Her book barely acknowledges the organizing being done by low-wage workers to win a $15 an hour minimum wage and fight sexual harassment, and doesn’t delve into any lessons activists have learned from those campaigns. Instead of suggesting that readers support existing worker-centered projects, she offers them a blank slate on which to scribble utopias.
Guendelsberger argues that low-wage workers are politically disengaged because they have low levels of control over difficult lives. She compares them to caged rats subjected to random shocks. The rat’s life “has been nothing but unpredictable, inescapable suffering, and it’s crippled her capacity to imagine anything better.” She is incapable of climbing into the part of the cage without a shocked floor, like a worker too gun-shy to join a union drive.

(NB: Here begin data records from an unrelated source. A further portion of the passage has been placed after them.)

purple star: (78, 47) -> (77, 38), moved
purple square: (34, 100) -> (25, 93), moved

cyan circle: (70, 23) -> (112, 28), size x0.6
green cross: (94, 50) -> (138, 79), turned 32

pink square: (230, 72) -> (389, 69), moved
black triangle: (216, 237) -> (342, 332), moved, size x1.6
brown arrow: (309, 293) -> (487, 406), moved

This analogy suggests that freedom is just a short clamber away—all you have to do is choose it. The journey will be “annoying but not impossible,” a phrase that could describe a trip to IKEA. It’s a vision that defies the history of labor organizing and most civil rights organizing in this country. People have struggled continually to win better lives. We will never be done, and a better world is certainly not a short jump away.

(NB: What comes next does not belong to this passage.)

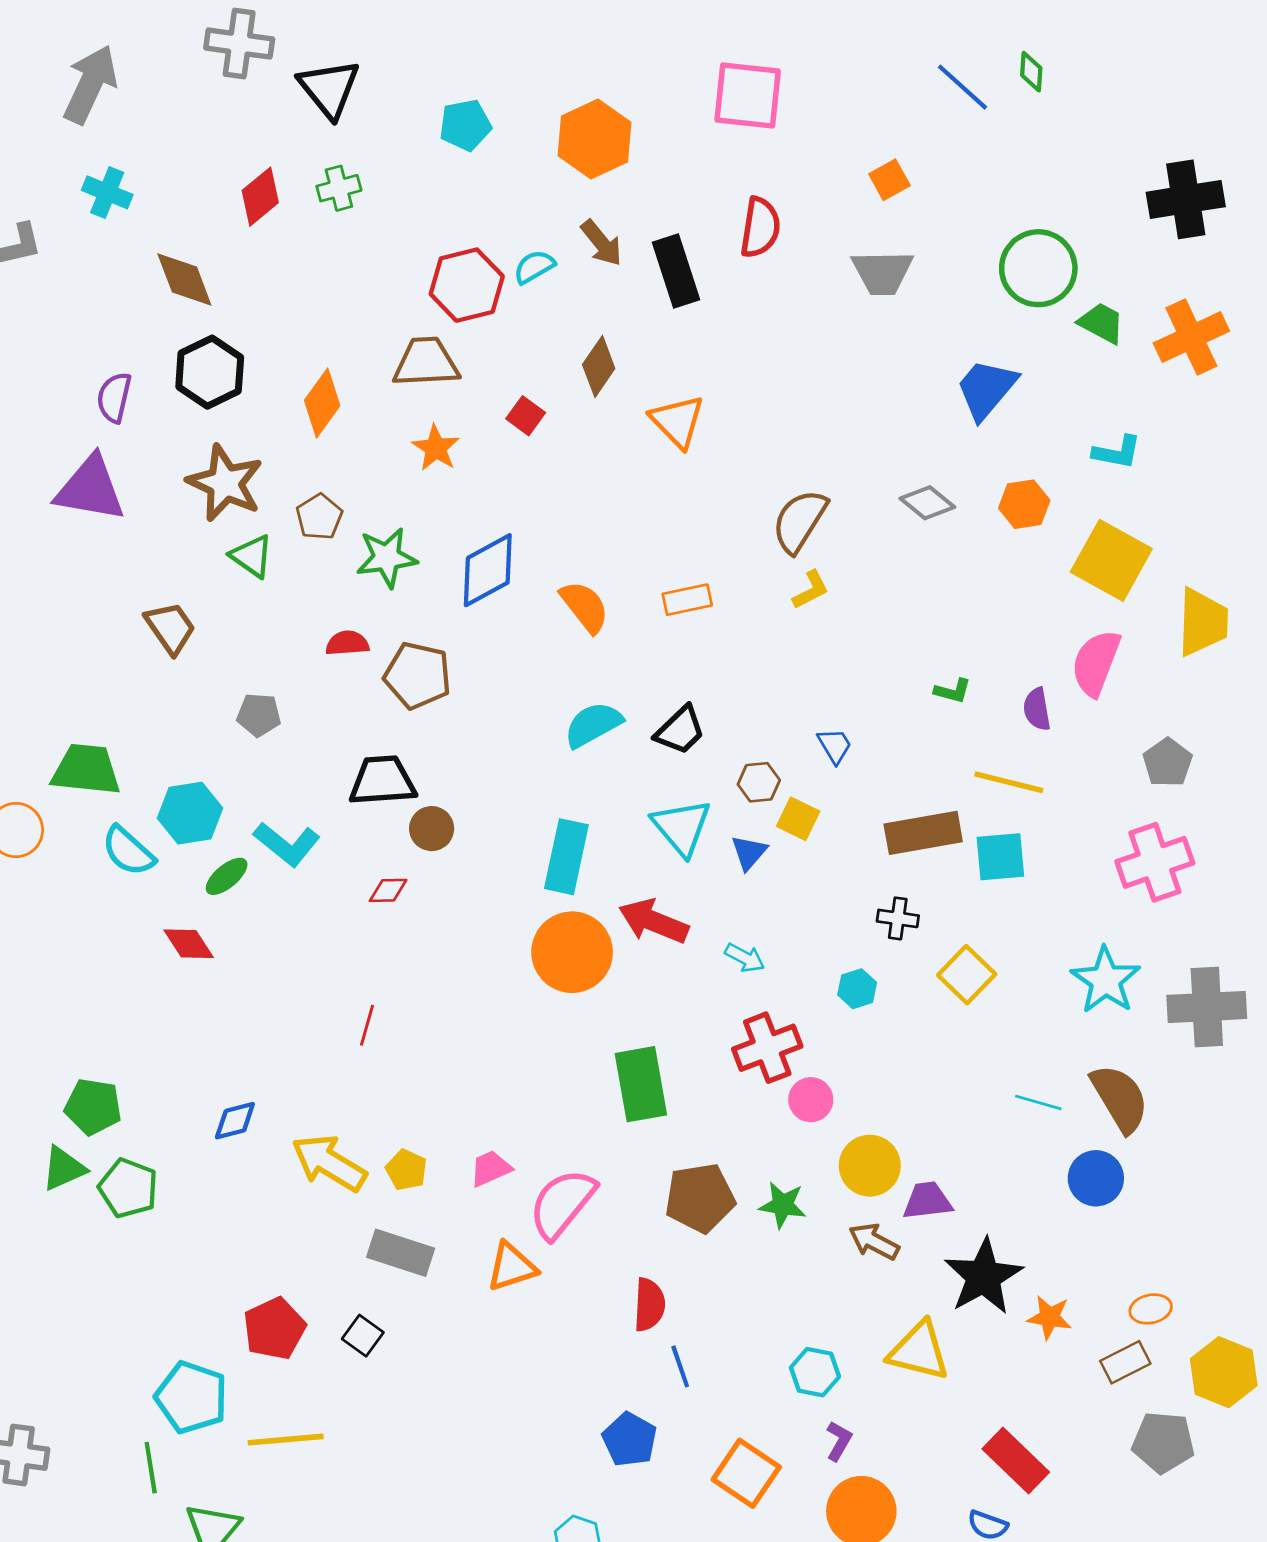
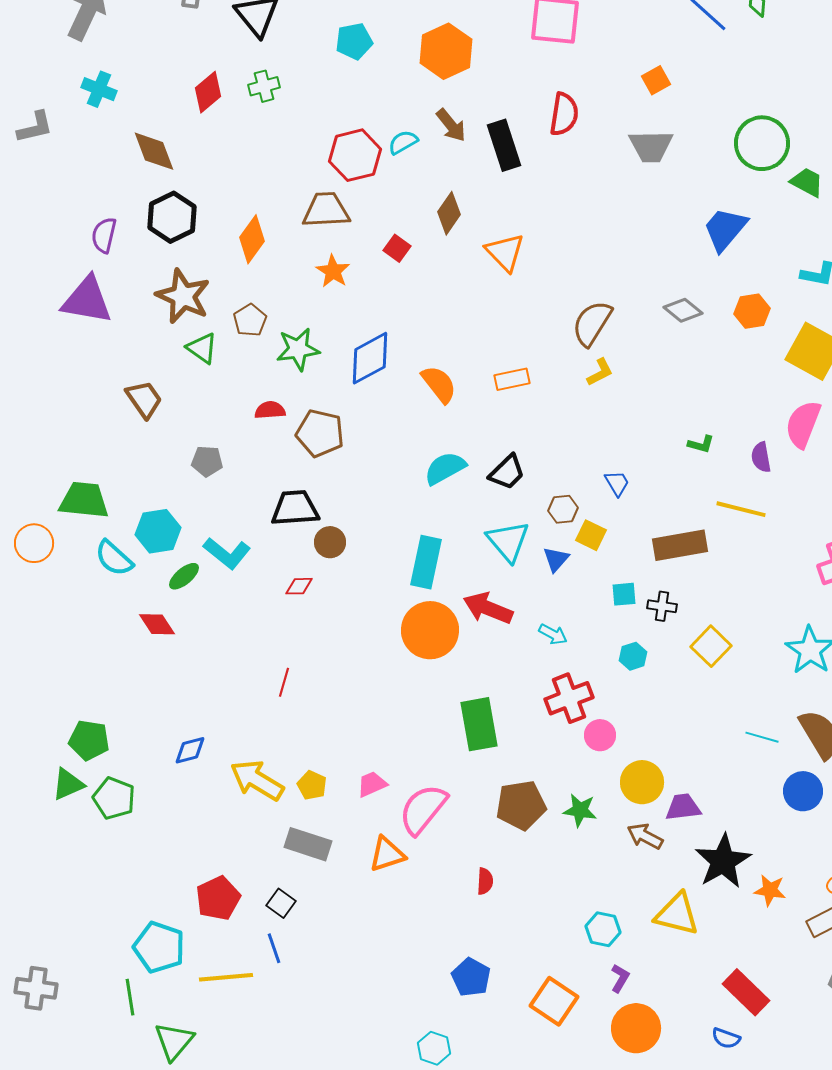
cyan square: (1000, 857) -> (624, 594), moved, size x0.7
red semicircle: (649, 1305) -> (485, 881), size x0.7
blue line: (680, 1366) -> (274, 948), moved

Odell’s political conclusions are more measured and more informed by ecological consciousness. Today, that means an awareness of already-unfolding environmental disasters. She asks readers to nourish what persists in that “small crack in the continuum of catastrophe”: the parts of the natural world, our cities, and ourselves that have not yet been colonized by the logic of productivity.
This vision is rooted in the realities of organizing and the history of the Bay Area, where Odell grew up and still lives. A lover of Oakland’s green spaces, she writes that each represents a victory against the forces of gentrification and urban “progress.”
They also serve as a reminder of how rare those victories are. We’ve given much more of the city to condos than to rose gardens, she writes, and these fragile spaces need constant defending. “When the logic of capitalist productivity threatens both endangered life and endangered ideas,” she writes, “I see little difference between habitat restoration in the traditional sense and restoring habitats for human thought.”
Both Odell and Guendelsberger’s books describe life during end-stage capitalism. We live in a scavenger economy: Companies extract trace amounts of crude oil from sands, use predatory capital to replace jobs with gigs, and squeeze extra labor from the minutest fragments of our time and attention. Their top-line growth stays satisfactory, at a continually rising human cost.
It may be that to have a future at all—to get beyond the hysterical present of the attention economy—we’ll need an entirely new relationship to time, one forged in spite of overt corporate opposition. With luck, one day everything I’ve described will seem as foreign as a pater noster wyle.